What that thing-named-contraband is, what it has, is something that a photographer somewhere, some time between 1862 and 1865, considered worth his while to transport into a studio for posterity to look at. Perhaps it was the looped and windowed raggedness. At any rate, the looped and windowed raggedness is almost the only trace of content that survives in the faded and discolored albumen on the card’s obverse.
But after all there are new ways to see this superannuated image. A single pass through Photoshop restores some of the contrast between the man and his impassive architectural setting, for example. The splendor of his image’s gilded double margin shines again as well. On our side of the image, at least, some of the light that once transited through a lens on its way to the past seems to have been returned.
It still has no name, but now it seems to promise us the chance to look at it with decent duteous human love. To see it might be a step — perhaps a first step that can’t be followed by a second step, but at least a step — toward perceiving and taking into ourselves an idea of sorrow. Emboldened by that idea, emboldened too by our distance in time from the unquestionably dead-now and copyright-free contraband, we carry his image once again into a photostudio.
Then we close the door on it. Then we feed it into an apparatus running Photoshop, Topaz Adjust, Topaz Detail, Topaz In Focus, Lucis, and a battery of superimposed Nik filters. Then we look.

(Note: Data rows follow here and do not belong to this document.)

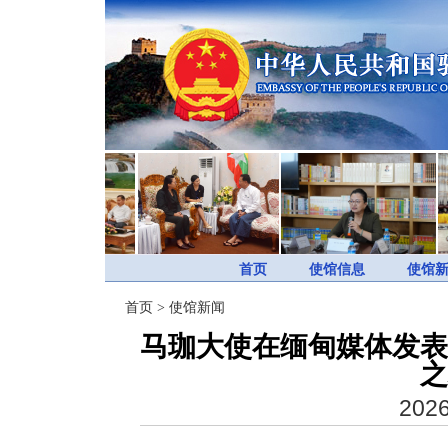
首页
使馆信息
使馆
首页
>
使馆新闻
马珈大使在缅甸媒体发表
之
2026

Once the contraband was led out the door of a studio on a no longer recorded day in the 1860s, his name was lost to history. But a century and a half later, we can at least recover one historical datum that wasn’t recorded then: the contraband had to be led out because he was blind. Once upon a time people could see that. Once upon a time people dressed him in their rags and perhaps spoke his name to him. Now we know again.
Once too, perhaps, people could also read the look on the man’s face. But the lexicon on the back of his image doesn’t seem to be written in that dead language.